---------- Input records
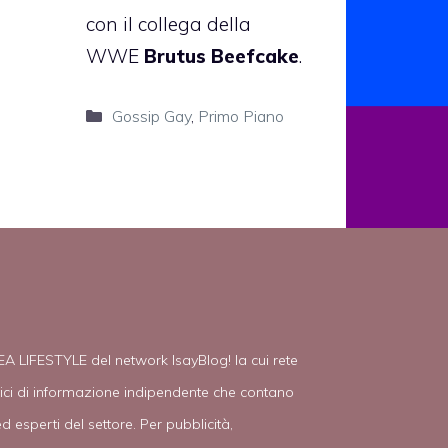
con il collega della
WWE
Brutus Beefcake
.
Categorie
Gossip Gay
,
Primo Piano
EA LIFESTYLE del network IsayBlog! la cui rete
tici di informazione indipendente che contano
d esperti del settore. Per pubblicità,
--------------------
Return every line of the records exactly as given, pictures excluded.

con il collega della
WWE
Brutus Beefcake
.
Categorie
Gossip Gay
,
Primo Piano
EA LIFESTYLE del network IsayBlog! la cui rete
tici di informazione indipendente che contano
d esperti del settore. Per pubblicità,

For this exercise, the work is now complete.